IN A PREVIOUS BLOG, THE TEA ROOM INVITED ANYONE TO SWIM THE PACIFIC OCEAN FOR 24 HOURS A DAY, EVERY DAY FOR JUST A SHORT TIME.
THERE WERE NO VOLUNTEERS TO DO SO.

"Buesseler has had to rely on a crowd-funding and citizen-science initiative known as "Our Radioactive Ocean" to collect samples because no U.S. federal agency is responsible for monitoring radiation in coastal waters.

GIVE ME THE TOOLS AND A BOAT AND I'LL GET RIGHT ON IT!
IF ONE ALREADY HAS THE TOOLS AND A BOAT, HOW MUCH SHOULD IT REALLY COST FOR FUEL TO RUN ABOUT AND TEST THE LEVELS, KEN?
HOW MUCH DOES IT COST TO TURN THOSE NUMBERS OVER TO ANY AMERICAN MEDIA?
THERE ARE SEVERAL GROUPS WHO ARE CHOMPING AT THE BIT TO GET THEIR HANDS ON SUCH READINGS, WHO WOULD GLADLY PAY FOR INDEPENDENT ANALYSIS.
THAT'S WHAT THE NUCLEAR ENERGY BOYS ARE AFRAID OF, ISN'T IT, THAT THE TRUTH WILL COME OUT?
THAT PEOPLE WHO LEARN THE TRUTH WILL DEMAND AN END TO THIS NUCLEAR NIGHTMARE?
HOW ABOUT YOUR BOSSES, KENNY?
WHO DO THEY WORK FOR?

KEN ALSO SAID:

“We expect more of the sites will show detectable levels of cesium-134 in coming months, but ocean currents and exchange between offshore and coastal waters is quite complex,” said Buesseler, “Predicting the spread of radiation becomes more complex the closer it gets to the coast and we need the public’s help to continue this sampling network.”

Recent partnerships between Buesseler's group and a Canadian-funded program called InFORM, led by Jay Cullen at the University of Victoria, Canada, has added more than a dozen monitoring stations along the coast of British Columbia. In addition, upcoming cruises with the Scripps Institution of Oceanography in La Jolla, California, will add more than 10 new sampling sites offshore. Also in 2015, a National Science Foundation-sponsored project led by WHOI physical oceanographer Alison Macdonald includes funding to analyze more than 250 seawater samples collected on a research ship travelling this May between Hawaii and the Aleutian Islands, Alaska.

DID MAINSTREAM MEDIA GET THOSE RESULTS?
WERE THEY SKEWED AT ALL, OR FALSE IN ANY WAY?
WHERE ARE THE DAMNED RESULTS?!
SHOW US!

THE LEVELS OF RADIATION ARE NOT THE SAME ALL ACROSS THE PACIFIC!
THAT IS IMPOSSIBLE!
THERE ARE VAST AREAS OF CONCENTRATED PARTICLES/CONTAMINATION AND NOAA, THE EPA, THE GOVERNMENTS OF JAPAN AND AMERICA KNOW THAT.

WHY LIE OR MISLEAD?

TELL US, WHAT DID THE ATOMIC ENERGY COMMISSION SAY WAS A "SAFE LEVEL" OF RADIATION?
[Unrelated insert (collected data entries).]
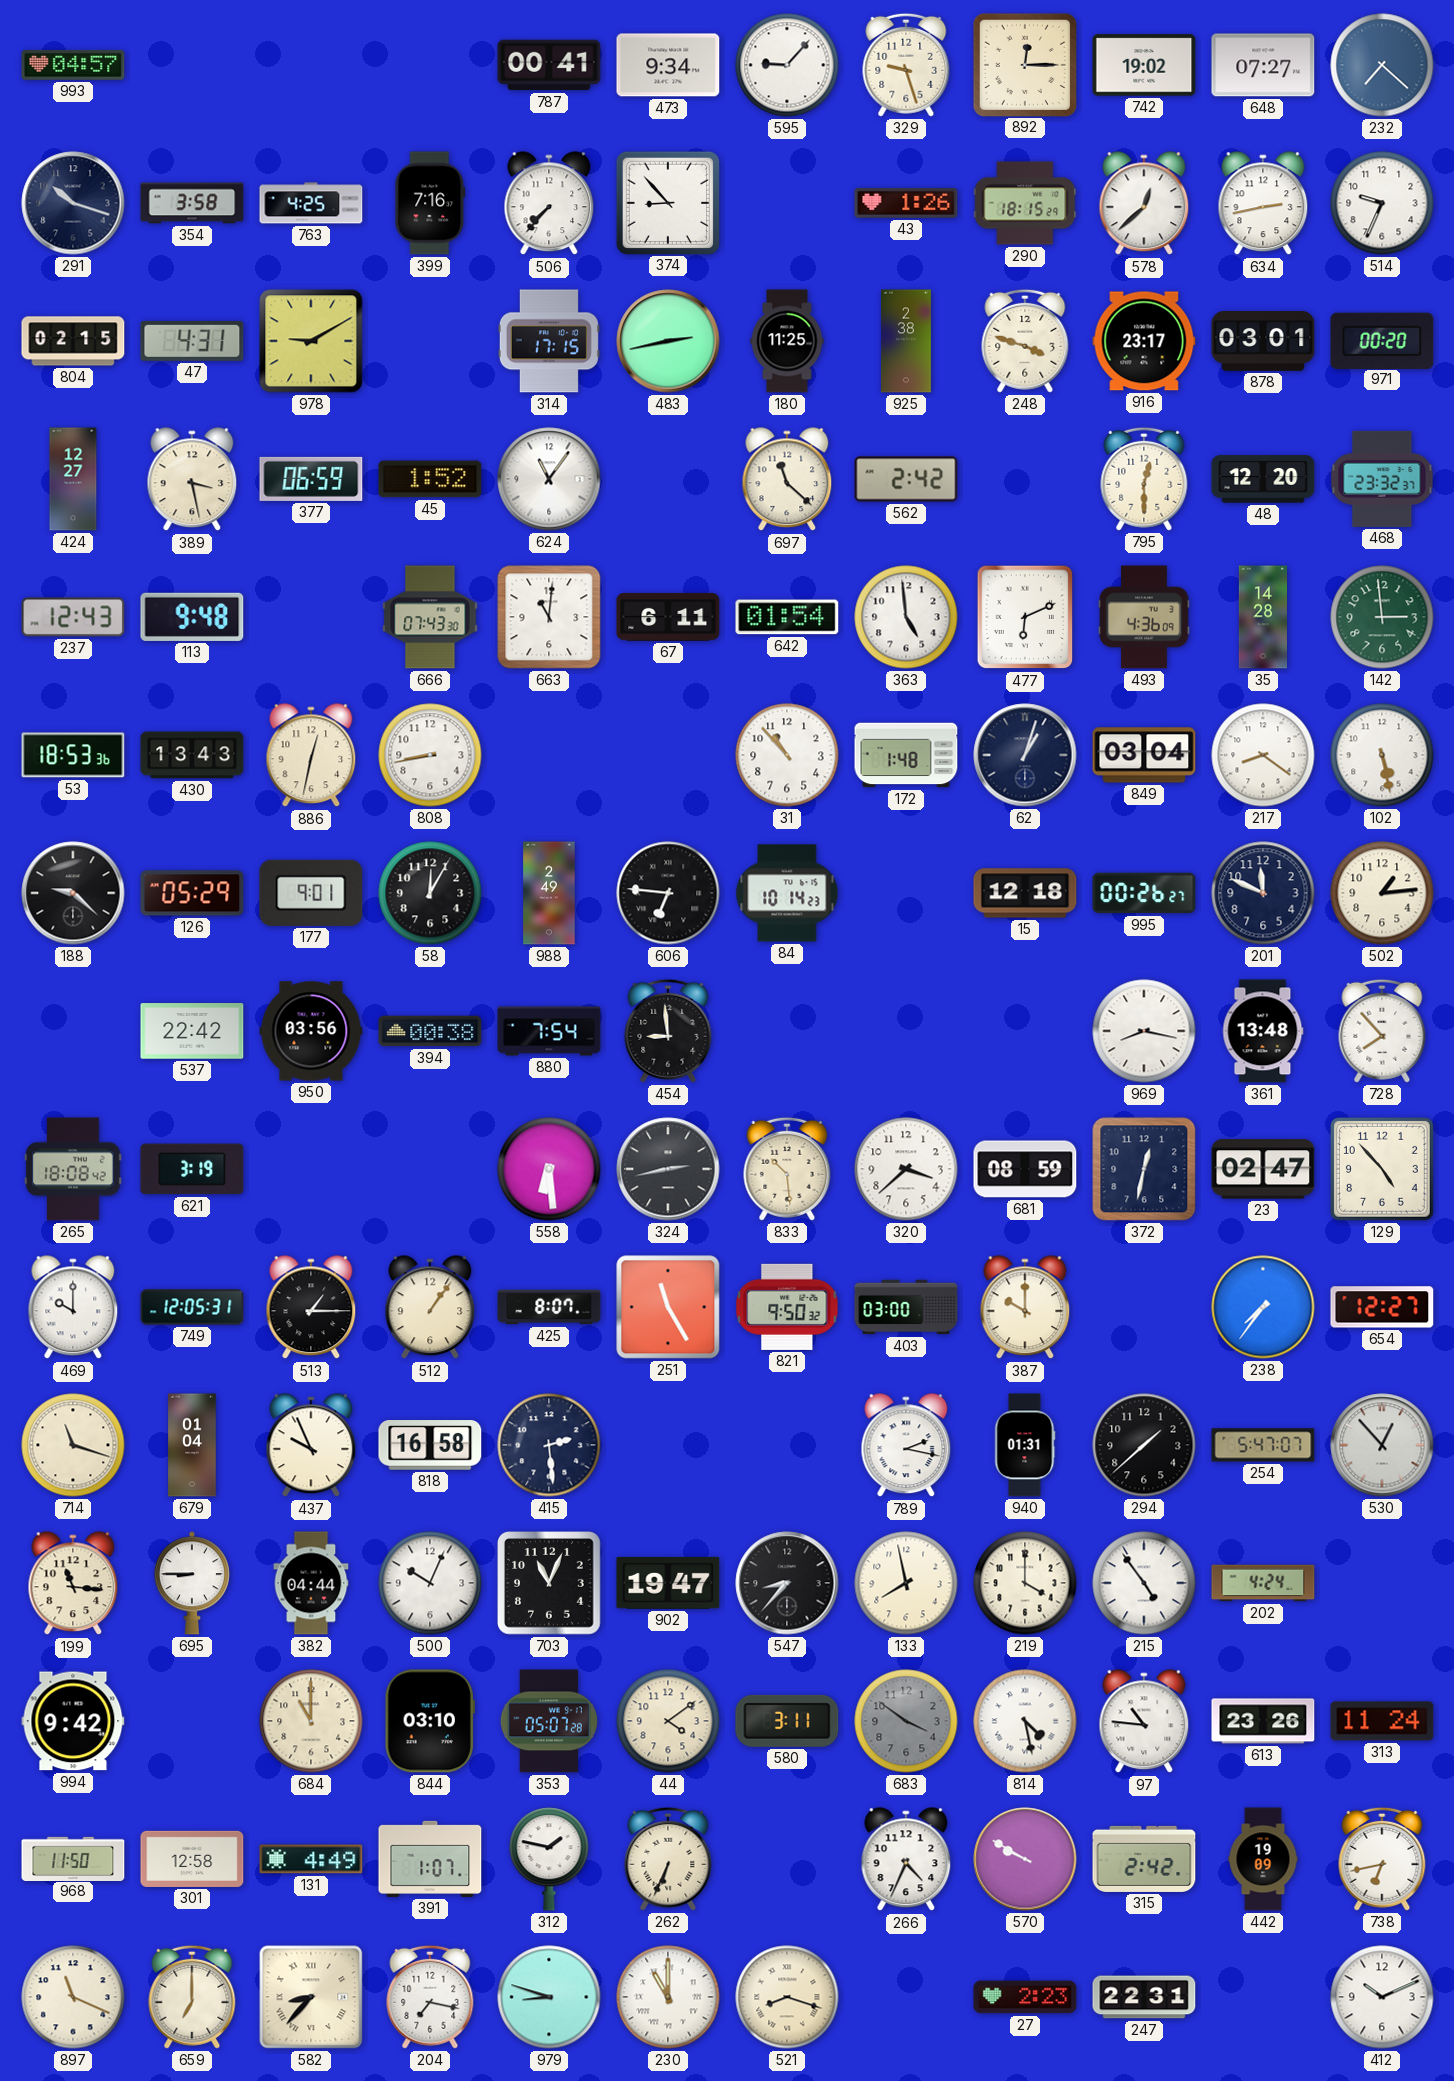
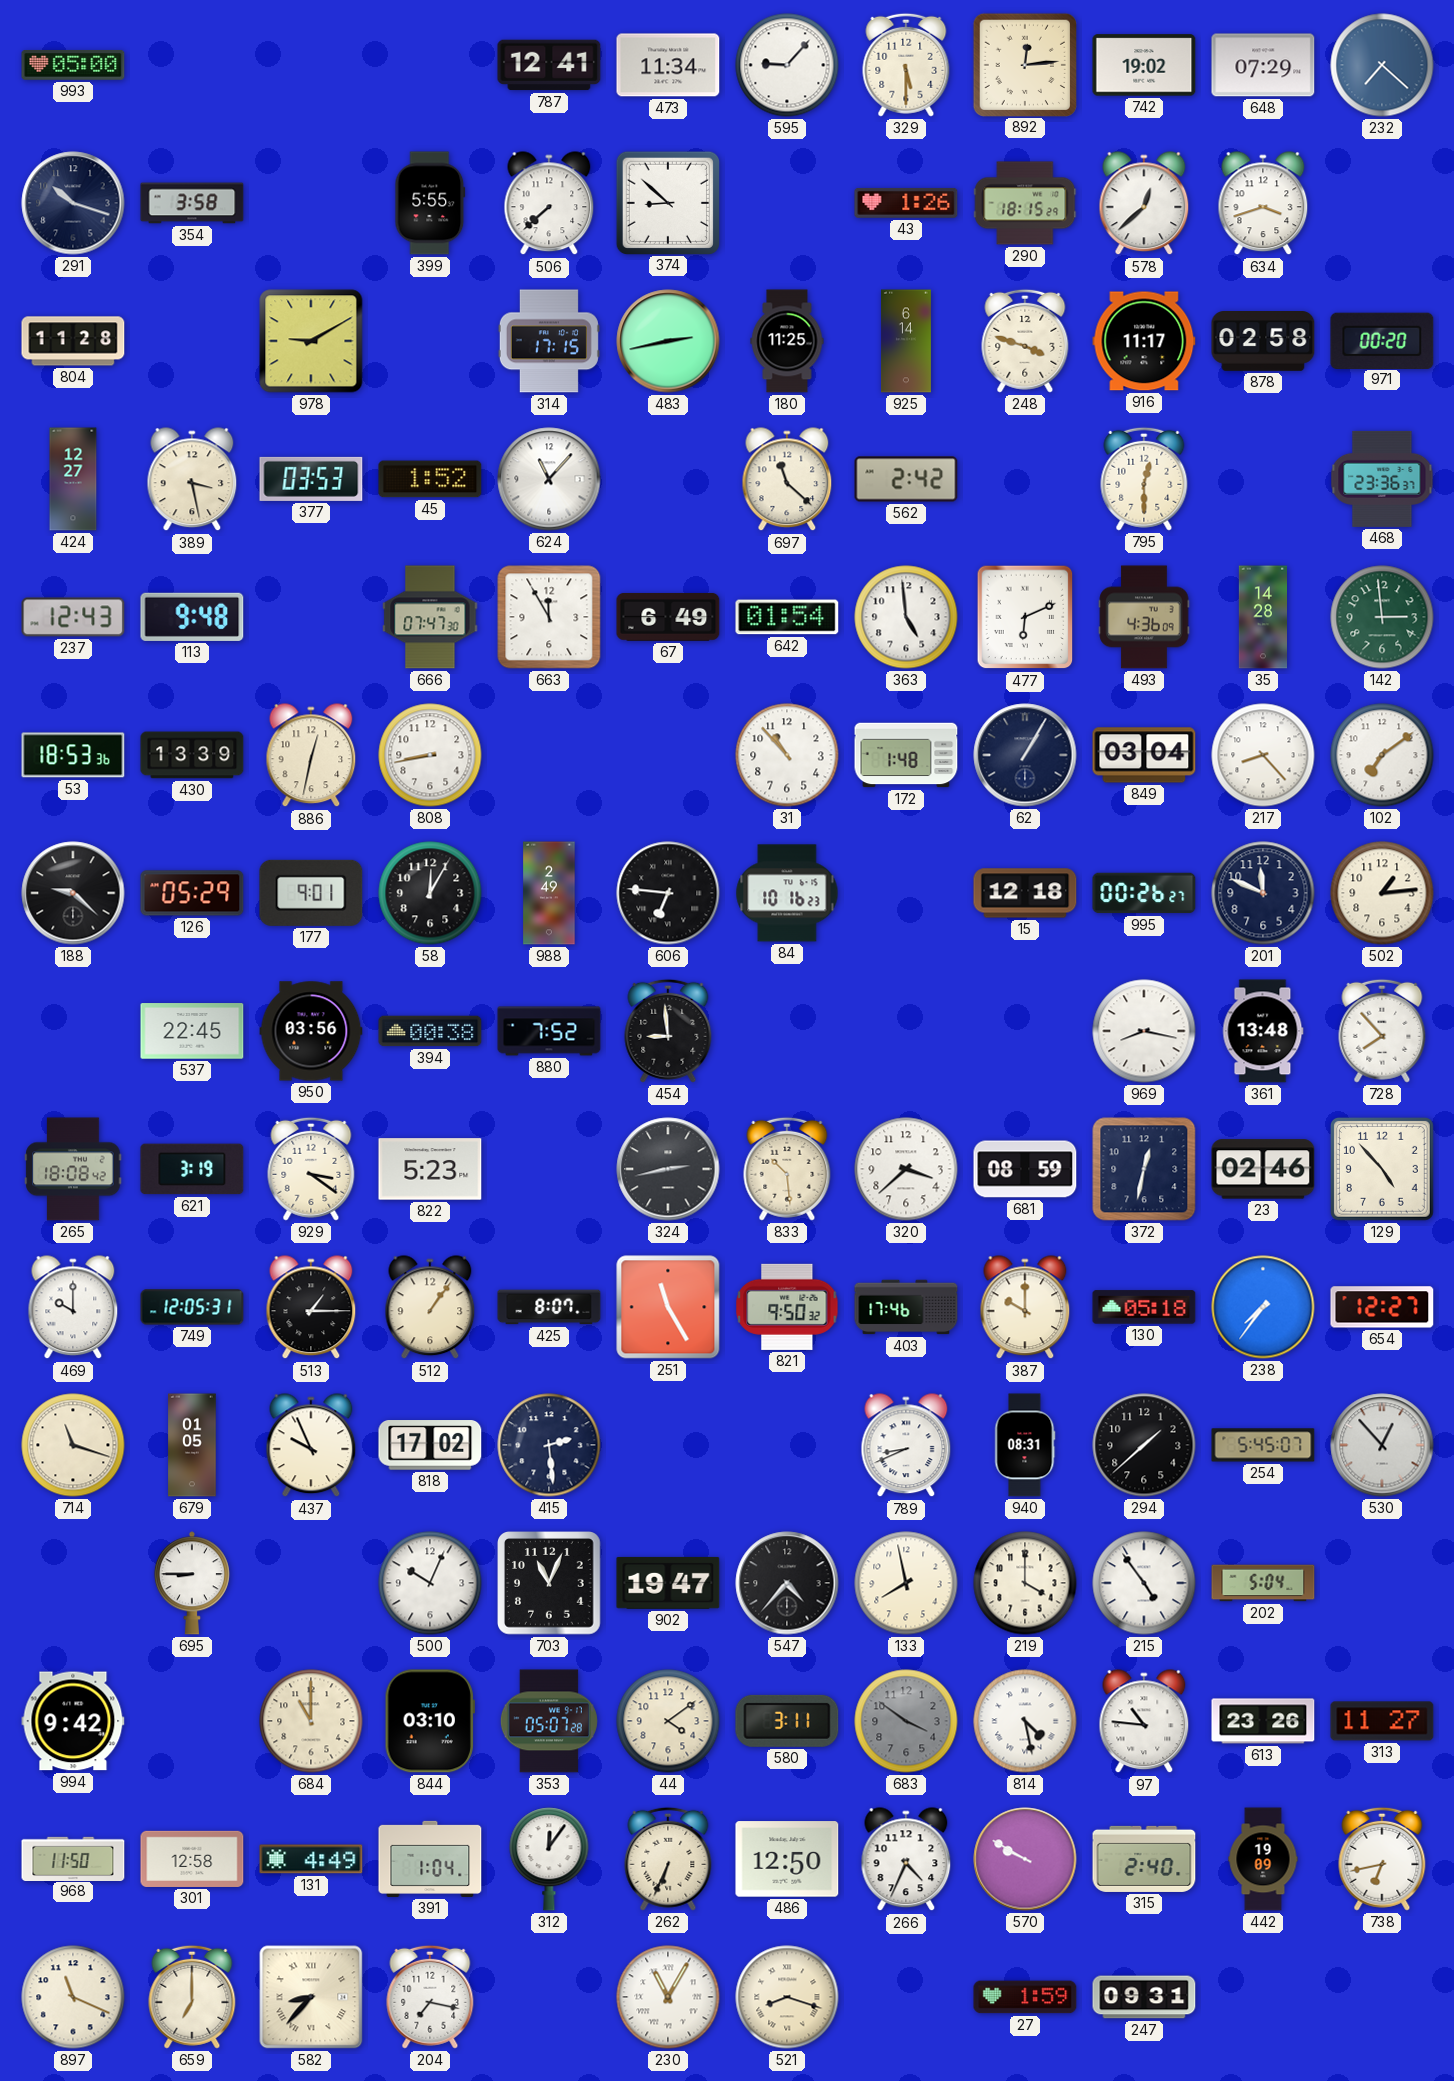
993: 04:57 -> 05:00
787: 00:41 -> 12:41
473: 9:34 -> 11:34
329: 9:27 -> 5:30
892: 12:15 -> 12:14
648: 07:27 -> 07:29
763: 4:25 -> none
399: 7:16 -> 5:55
506: 7:37 -> 7:38
374: 8:53 -> 8:52
634: 2:43 -> 3:42
514: 9:34 -> none
804: 02:15 -> 11:28
47: 4:31 -> none
925: 2:38 -> 6:14
916: 23:17 -> 11:17
878: 03:01 -> 02:58
377: 06:59 -> 03:53
624: 11:06 -> 11:07
48: 12:20 -> none
468: 23:32 -> 23:36
666: 07:43 -> 07:47
663: 11:01 -> 11:55
67: 6:11 -> 6:49
430: 13:43 -> 13:39
62: 1:03 -> 1:05
217: 8:21 -> 8:23
102: 5:28 -> 7:09
84: 10:14 -> 10:16
537: 22:42 -> 22:45
880: 7:54 -> 7:52
929: none -> 3:21
822: none -> 5:23
558: 6:29 -> none
23: 02:47 -> 02:46
403: 03:00 -> 17:46
130: none -> 05:18
679: 01:04 -> 01:05
818: 16:58 -> 17:02
789: 2:17 -> 8:41
940: 01:31 -> 08:31
254: 5:47 -> 5:45
199: 11:16 -> none
382: 04:44 -> none
547: 8:37 -> 4:37
202: 4:24 -> 5:04
313: 11:24 -> 11:27
391: 1:07 -> 1:04
312: 1:47 -> 12:06
486: none -> 12:50
315: 2:42 -> 2:40
979: 8:48 -> none
230: 11:00 -> 11:05
27: 2:23 -> 1:59
247: 22:31 -> 09:31
412: 10:11 -> none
OH, THEY SAID THERE WASN'T ANY SUCH THING AS A SAFE LEVEL, REMEMBER, WOODS HOLE KENNY?
OPPENHEIMER HIMSELF SAID THAT!

WHAT DID THE EARLIEST NUCLEAR PHYSICISTS SAY?
THE SAME THING, RIGHT?
REMEMBER?

OPENHEIMER SAID THEY HAD BECOME DEATH!

AND GOFMAN?

***HE SAID, "By the way, medical radiation, from x-ray machines, is roughly twice as harmful per unit dose as Hiroshima-Nagasaki radiation."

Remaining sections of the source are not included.